I Googled "blades for Dewalt DW 788" and the choices are confusing. There were 3", 4" and 5" blades. For my use as described above, can someone recommend a specific blade (length, tpi, model number) to order?


----------



## Redoak49 (Dec 15, 2012)

I use Flying Dutchman and for your application likely a #1 or #3 and a skip tooth or reverse type blade.


----------



## MrUnix (May 18, 2012)

Straight from the manual: *Use only 5" plain end scroll saw blades.*

What type usually comes down to personal preference. I, like Dan, prefer Flying Dutchman (and I love the ultra-reverse blades), but that is my preference. I used to only use Olsen reverse tooth blades before getting turned on the the FD's. I do lots of portrait work with 1/8" ply, but usually stacked - so a #3 or #5 works for me. You will have to experiment to see which you like the best. BTW: Flying Dutchman does offer an assortment pack, and you can get individual packs of a dozen blades fairly cheap.
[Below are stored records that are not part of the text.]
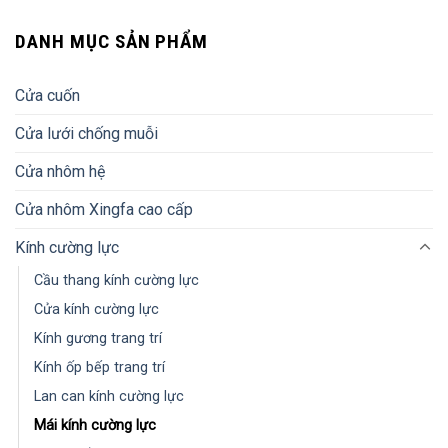
DANH MỤC SẢN PHẨM
Cửa cuốn
Cửa lưới chống muỗi
Cửa nhôm hệ
Cửa nhôm Xingfa cao cấp
Kính cường lực
Cầu thang kính cường lực
Cửa kính cường lực
Kính gương trang trí
Kính ốp bếp trang trí
Lan can kính cường lực
Mái kính cường lực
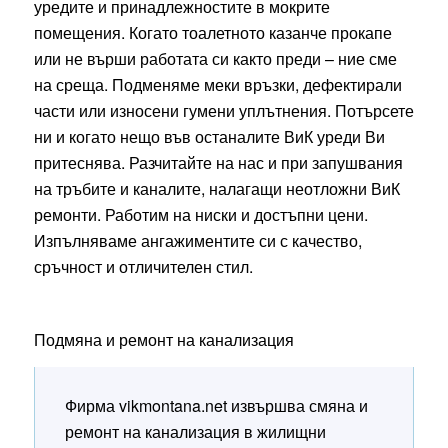
уредите и принадлежностите в мокрите
помещения. Когато тоалетното казанче прокапе
или не върши работата си както преди – ние сме
на среща. Подменяме меки връзки, дефектирали
части или износени гумени уплътнения. Потърсете
ни и когато нещо във останалите ВиК уреди Ви
притеснява. Разчитайте на нас и при запушвания
на тръбите и каналите, налагащи неотложни ВиК
ремонти. Работим на ниски и достъпни цени.
Изпълняваме ангажиментите си с качество,
сръчност и отличителен стил.
Подмяна и ремонт на канализация
Фирма vikmontana.net извършва смяна и
ремонт на канализация в жилищни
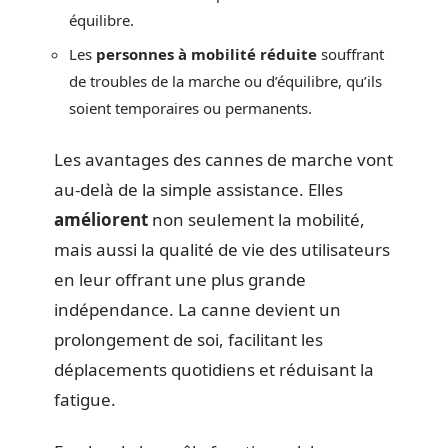
équilibre.
Les
personnes à mobilité réduite
souffrant
de troubles de la marche ou d’équilibre, qu’ils
soient temporaires ou permanents.
Les avantages des cannes de marche vont
au-delà de la simple assistance. Elles
améliorent
non seulement la mobilité,
mais aussi la qualité de vie des utilisateurs
en leur offrant une plus grande
indépendance. La canne devient un
prolongement de soi, facilitant les
déplacements quotidiens et réduisant la
fatigue.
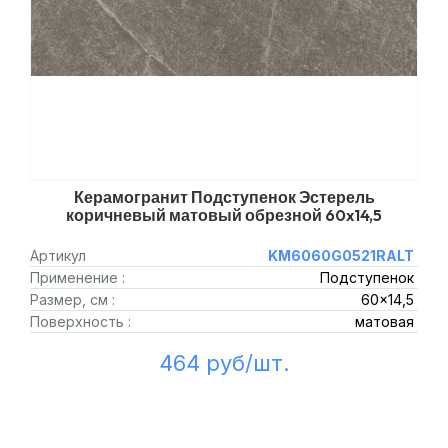
Керамогранит Подступенок Эстерель
коричневый матовый обрезной 60x14,5
Артикул
KM6060G0521RALT
Применение :
Подступенок
Размер, см :
60x14,5
Поверхность :
матовая
464 руб/шт.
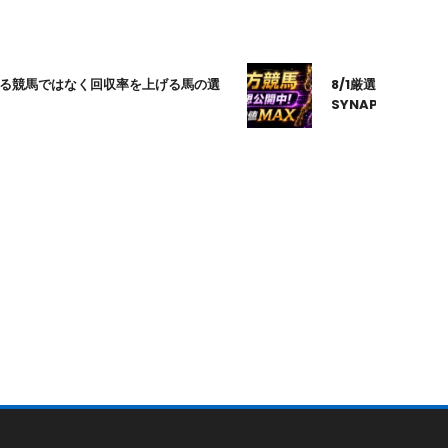
はなく回収率を上げる馬の選
8/1厳選｜高知10R｜20:20発
SYNAPSE｜シナプス｜地方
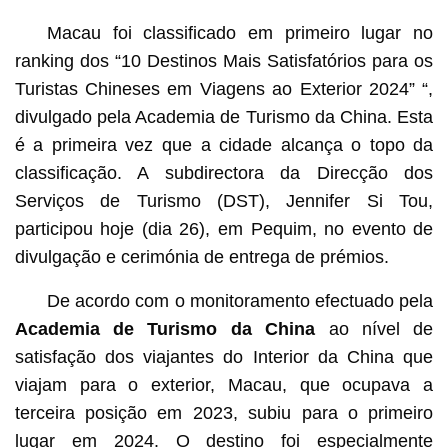
Macau foi classificado em primeiro lugar no
ranking dos “10 Destinos Mais Satisfatórios para os
Turistas Chineses em Viagens ao Exterior 2024” “,
divulgado pela Academia de Turismo da China. Esta
é a primeira vez que a cidade alcança o topo da
classificação. A subdirectora da Direcção dos
Serviços de Turismo (DST), Jennifer Si Tou,
participou hoje (dia 26), em Pequim, no evento de
divulgação e cerimónia de entrega de prémios.
Macau lidera ranking dos “10 Destinos Mais Satisfatórios
para os Turistas Chineses em Viagens ao Exterior 2024”
De acordo com o monitoramento efectuado pela
(imagem de arquivo)
Academia de Turismo da China
ao nível de
satisfação dos viajantes do Interior da China que
viajam para o exterior, Macau, que ocupava a
terceira posição em 2023, subiu para o primeiro
lugar em 2024. O destino foi especialmente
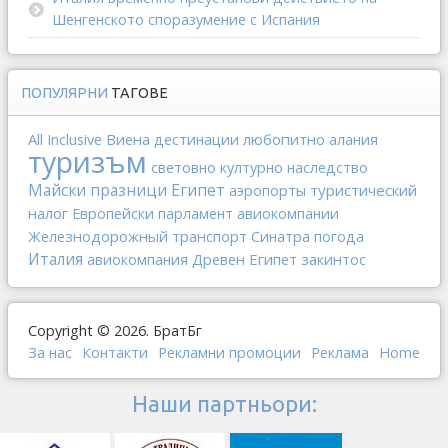
Шенгенското споразумение с Испания
ПОПУЛЯРНИ
ТАГОВЕ
All Inclusive
Виена
любопитно
дестинации
алания
туризъм
световно културно наследство
Египет
Майски празници
туристический
аэропорты
налог
Европейски парламент
авиокомпании
Железнодорожный транспорт
Синатра
погода
Италия
Древен Египет
закинтос
авиокомпания
Copyright © 2026. БратБг
За нас
Контакти
Рекламни промоции
Реклама
Home
Наши партньори:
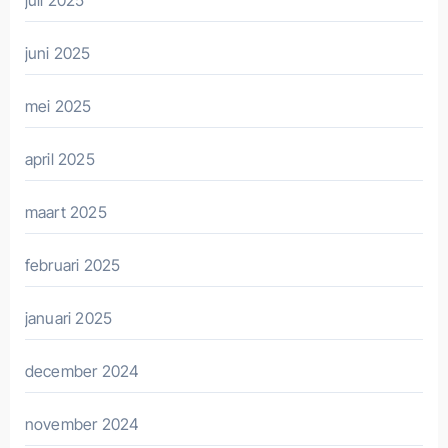
juli 2025
juni 2025
mei 2025
april 2025
maart 2025
februari 2025
januari 2025
december 2024
november 2024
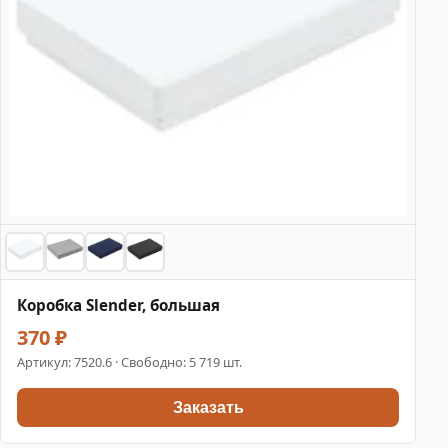
Коробка Slender, большая
370 ₽
Артикул:
7520.6
· Свободно: 5 719 шт.
Заказать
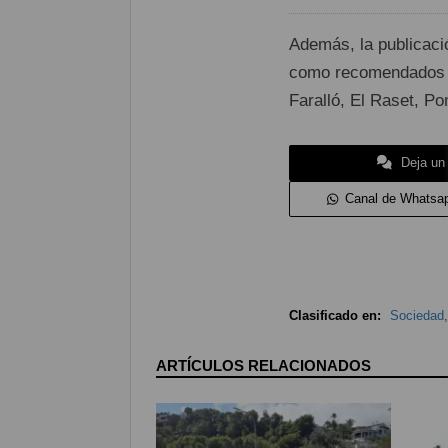
Además, la publicaci
como recomendados p
Faralló, El Raset, Po
Deja un
Canal de Whatsa
Clasificado en:
Sociedad
ARTÍCULOS RELACIONADOS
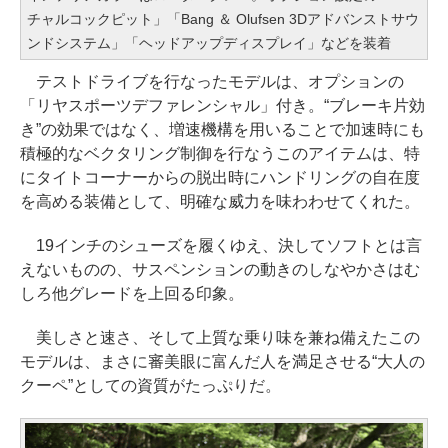
チャルコックピット」「Bang ＆ Olufsen 3Dアドバンストサウ
ンドシステム」「ヘッドアップディスプレイ」などを装着
テストドライブを行なったモデルは、オプションの
「リヤスポーツデファレンシャル」付き。“ブレーキ片効
き”の効果ではなく、増速機構を用いることで加速時にも
積極的なベクタリング制御を行なうこのアイテムは、特
にタイトコーナーからの脱出時にハンドリングの自在度
を高める装備として、明確な威力を味わわせてくれた。
19インチのシューズを履くゆえ、決してソフトとは言
えないものの、サスペンションの動きのしなやかさはむ
しろ他グレードを上回る印象。
美しさと速さ、そして上質な乗り味を兼ね備えたこの
モデルは、まさに審美眼に富んだ人を満足させる“大人の
クーペ”としての資質がたっぷりだ。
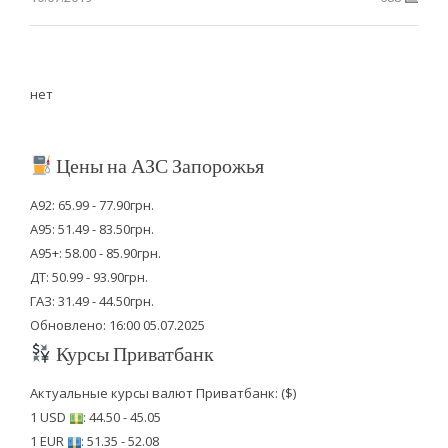
нет
Цены на АЗС Запорожья
А92: 65.99 - 77.90грн.
А95: 51.49 - 83.50грн.
А95+: 58.00 - 85.90грн.
ДТ: 50.99 - 93.90грн.
ГАЗ: 31.49 - 44.50грн.
Обновлено: 16:00 05.07.2025
Курсы Приватбанк
Актуальные курсы валют Приватбанк: ($)
1 USD
: 44.50 - 45.05
1 EUR
: 51.35 - 52.08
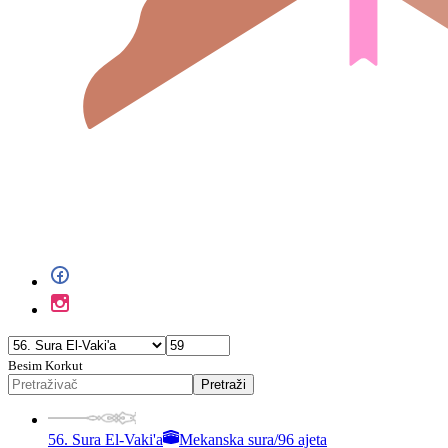
Besim Korkut
Pretraži
56. Sura El-Vaki'a
Mekanska sura
/
96 ajeta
For your application, you will most likely want some kind of a reverse blade, so you will get a clean cut on the back side. Straight blades will leave a fuzz that will need to be sanded.

Cheers,
Brad


----------



## phildupreez (2 mo ago)

I use Pegas.
Buy from Axminster UK and posted to me in SA


----------



## Oregon Woodworker (3 mo ago)

MrUnix said:


> Straight from the manual: *Use only 5" plain end scroll saw blades.*
> 
> What type usually comes down to personal preference. I, like Dan, prefer Flying Dutchman (and I love the ultra-reverse blades), but that is my preference. I used to only use Olsen reverse tooth blades before getting turned on the the FD's. I do lots of portrait work with 1/8" ply, but usually stacked - so a #3 or #5 works for me. You will have to experiment to see which you like the best. BTW: Flying Dutchman does offer an assortment pack, and you can get individual packs of a dozen blades fairly cheap.
> 
> ...


Thanks for the recommendation; I will order some Flying Dutchman blades. What are reverse blades and what is the advantage to non-reverse blades?


----------



## Davevand (Feb 10, 2016)

You should get an assortment pack of Flying Dutchman, Pegas and Olsen blades and try each of them. They all cut differently and have different characteristic. I like the Pegas Modified Geometry blades myself, although I am really liking the Olsen MACH blades lately.
You will want an assortment of blades because each pattern, wood species, thickness, ect will cut better with the proper blade.
Reverse blades have a few reversed teeth at the bottom of the blade that cut on the up stroke, this helps to eliminate the "fuzzies" on the bottom of projects.


----------



## Oregon Woodworker (3 mo ago)

I just finished ordering a variety of blade types from Flying Dutchman. There is a lot of helpful information on their site.


----------